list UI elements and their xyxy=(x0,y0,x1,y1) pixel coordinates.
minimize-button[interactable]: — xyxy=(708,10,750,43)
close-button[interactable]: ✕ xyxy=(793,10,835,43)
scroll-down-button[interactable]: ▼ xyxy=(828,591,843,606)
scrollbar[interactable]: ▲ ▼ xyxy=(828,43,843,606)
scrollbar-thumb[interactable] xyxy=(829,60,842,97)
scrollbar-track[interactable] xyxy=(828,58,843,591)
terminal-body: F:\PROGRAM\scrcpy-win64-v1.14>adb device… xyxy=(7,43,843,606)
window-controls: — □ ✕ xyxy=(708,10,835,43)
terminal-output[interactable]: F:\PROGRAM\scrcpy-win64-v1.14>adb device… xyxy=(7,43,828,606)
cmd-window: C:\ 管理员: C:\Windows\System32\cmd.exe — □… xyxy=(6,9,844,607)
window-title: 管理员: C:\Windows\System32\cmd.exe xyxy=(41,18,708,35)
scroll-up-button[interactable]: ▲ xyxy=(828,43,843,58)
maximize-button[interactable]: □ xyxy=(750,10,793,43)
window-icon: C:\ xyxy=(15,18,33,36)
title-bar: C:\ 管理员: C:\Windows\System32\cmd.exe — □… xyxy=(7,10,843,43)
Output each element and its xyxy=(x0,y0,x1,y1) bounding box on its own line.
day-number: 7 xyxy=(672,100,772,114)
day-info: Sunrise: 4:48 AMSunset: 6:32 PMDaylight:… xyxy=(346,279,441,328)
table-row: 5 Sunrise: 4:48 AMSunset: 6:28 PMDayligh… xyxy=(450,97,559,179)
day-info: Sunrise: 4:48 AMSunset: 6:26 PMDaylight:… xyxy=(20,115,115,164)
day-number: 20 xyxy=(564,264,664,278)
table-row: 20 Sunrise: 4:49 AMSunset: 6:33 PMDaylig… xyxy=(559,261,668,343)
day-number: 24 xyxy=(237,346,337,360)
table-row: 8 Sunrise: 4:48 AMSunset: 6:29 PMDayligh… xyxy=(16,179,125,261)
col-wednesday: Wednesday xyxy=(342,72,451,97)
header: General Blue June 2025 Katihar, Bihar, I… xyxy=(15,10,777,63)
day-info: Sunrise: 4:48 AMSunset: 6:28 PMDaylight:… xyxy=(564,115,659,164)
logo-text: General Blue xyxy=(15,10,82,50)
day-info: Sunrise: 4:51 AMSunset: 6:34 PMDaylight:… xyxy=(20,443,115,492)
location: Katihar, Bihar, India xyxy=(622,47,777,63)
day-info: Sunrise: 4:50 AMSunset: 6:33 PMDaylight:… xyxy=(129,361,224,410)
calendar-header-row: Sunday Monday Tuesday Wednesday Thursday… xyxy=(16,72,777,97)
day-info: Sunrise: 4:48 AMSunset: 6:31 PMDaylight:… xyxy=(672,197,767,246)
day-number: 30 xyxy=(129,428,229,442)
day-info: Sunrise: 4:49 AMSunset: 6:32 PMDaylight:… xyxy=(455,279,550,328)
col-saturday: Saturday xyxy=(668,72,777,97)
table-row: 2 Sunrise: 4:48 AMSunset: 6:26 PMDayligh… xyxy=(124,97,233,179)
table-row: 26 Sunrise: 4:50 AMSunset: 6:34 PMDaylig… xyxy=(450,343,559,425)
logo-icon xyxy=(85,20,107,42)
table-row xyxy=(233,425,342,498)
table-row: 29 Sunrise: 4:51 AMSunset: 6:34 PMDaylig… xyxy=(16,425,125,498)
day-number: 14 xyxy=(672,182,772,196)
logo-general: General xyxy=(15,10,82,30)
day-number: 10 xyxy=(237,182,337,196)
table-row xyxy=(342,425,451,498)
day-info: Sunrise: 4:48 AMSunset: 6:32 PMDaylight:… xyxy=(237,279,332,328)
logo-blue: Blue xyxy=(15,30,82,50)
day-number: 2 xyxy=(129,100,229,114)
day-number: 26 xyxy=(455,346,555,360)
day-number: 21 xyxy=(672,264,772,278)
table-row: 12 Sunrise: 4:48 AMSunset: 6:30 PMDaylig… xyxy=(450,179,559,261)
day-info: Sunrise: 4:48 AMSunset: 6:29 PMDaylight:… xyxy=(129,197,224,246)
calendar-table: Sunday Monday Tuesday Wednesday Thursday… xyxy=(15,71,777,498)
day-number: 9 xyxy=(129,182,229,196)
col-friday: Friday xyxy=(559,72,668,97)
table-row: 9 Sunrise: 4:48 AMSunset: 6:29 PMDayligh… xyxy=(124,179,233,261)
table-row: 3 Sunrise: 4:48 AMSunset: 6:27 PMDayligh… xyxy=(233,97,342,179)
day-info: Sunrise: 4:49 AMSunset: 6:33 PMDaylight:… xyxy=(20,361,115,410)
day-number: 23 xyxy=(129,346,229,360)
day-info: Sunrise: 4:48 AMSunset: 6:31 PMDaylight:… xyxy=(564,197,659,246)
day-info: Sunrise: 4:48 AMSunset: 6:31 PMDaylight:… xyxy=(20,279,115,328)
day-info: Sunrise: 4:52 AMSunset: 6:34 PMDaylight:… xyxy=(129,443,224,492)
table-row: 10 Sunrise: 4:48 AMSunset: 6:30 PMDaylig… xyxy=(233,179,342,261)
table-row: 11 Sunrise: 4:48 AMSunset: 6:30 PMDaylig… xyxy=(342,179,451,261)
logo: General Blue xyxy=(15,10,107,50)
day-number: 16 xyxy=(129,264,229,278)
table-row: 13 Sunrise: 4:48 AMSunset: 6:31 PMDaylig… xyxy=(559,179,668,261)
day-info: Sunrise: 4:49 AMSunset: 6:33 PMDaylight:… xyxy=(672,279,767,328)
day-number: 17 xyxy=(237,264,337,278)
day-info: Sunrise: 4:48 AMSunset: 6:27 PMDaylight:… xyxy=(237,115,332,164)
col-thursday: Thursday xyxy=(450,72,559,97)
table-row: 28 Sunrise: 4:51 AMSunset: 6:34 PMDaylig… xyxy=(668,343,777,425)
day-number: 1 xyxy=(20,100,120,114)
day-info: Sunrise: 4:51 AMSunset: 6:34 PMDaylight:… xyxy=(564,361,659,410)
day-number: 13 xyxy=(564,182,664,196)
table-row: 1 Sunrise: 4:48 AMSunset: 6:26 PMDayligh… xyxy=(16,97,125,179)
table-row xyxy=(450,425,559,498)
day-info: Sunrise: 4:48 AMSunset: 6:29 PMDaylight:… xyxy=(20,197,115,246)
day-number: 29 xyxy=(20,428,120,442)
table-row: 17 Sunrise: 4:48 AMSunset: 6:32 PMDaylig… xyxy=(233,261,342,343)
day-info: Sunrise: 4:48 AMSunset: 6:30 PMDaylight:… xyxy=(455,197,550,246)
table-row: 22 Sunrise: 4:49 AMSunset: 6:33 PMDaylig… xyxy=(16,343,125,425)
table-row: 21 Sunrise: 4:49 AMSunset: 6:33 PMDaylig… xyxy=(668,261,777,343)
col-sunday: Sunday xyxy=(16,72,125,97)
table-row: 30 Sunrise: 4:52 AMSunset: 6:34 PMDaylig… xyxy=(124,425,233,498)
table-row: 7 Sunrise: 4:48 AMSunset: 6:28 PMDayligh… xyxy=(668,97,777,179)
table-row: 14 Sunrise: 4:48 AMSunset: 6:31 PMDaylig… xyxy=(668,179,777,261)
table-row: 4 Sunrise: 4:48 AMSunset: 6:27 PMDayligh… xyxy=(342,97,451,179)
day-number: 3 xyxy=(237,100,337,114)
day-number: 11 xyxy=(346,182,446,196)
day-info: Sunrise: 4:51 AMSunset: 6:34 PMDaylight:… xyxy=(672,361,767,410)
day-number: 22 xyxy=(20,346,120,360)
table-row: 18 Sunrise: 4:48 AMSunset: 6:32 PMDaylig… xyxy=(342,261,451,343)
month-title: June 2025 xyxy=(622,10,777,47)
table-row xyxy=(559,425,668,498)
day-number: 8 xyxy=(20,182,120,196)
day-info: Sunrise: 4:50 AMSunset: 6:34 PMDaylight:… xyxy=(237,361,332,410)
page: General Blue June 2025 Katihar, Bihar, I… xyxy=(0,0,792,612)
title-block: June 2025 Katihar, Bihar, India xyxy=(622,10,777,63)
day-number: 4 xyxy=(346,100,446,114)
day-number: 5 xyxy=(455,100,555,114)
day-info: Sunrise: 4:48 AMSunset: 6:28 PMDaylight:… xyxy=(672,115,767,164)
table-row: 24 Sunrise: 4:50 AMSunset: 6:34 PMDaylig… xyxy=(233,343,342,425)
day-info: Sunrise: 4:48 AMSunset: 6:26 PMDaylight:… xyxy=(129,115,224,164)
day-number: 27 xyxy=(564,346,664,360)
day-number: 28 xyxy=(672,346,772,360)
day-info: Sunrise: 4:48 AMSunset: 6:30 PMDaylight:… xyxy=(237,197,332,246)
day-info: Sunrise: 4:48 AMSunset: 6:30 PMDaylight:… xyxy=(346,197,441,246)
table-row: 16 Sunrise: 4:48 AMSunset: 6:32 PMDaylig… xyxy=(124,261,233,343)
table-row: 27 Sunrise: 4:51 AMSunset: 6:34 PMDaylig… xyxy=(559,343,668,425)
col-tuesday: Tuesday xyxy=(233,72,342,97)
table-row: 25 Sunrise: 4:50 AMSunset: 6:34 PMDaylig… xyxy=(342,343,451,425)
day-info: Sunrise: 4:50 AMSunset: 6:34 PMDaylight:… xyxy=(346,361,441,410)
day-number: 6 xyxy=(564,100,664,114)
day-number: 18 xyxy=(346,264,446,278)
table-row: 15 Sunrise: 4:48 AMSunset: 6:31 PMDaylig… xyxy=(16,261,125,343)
____
Within the records above, count the lines that hold the word "Monday" and give only that number.

Exercise output
2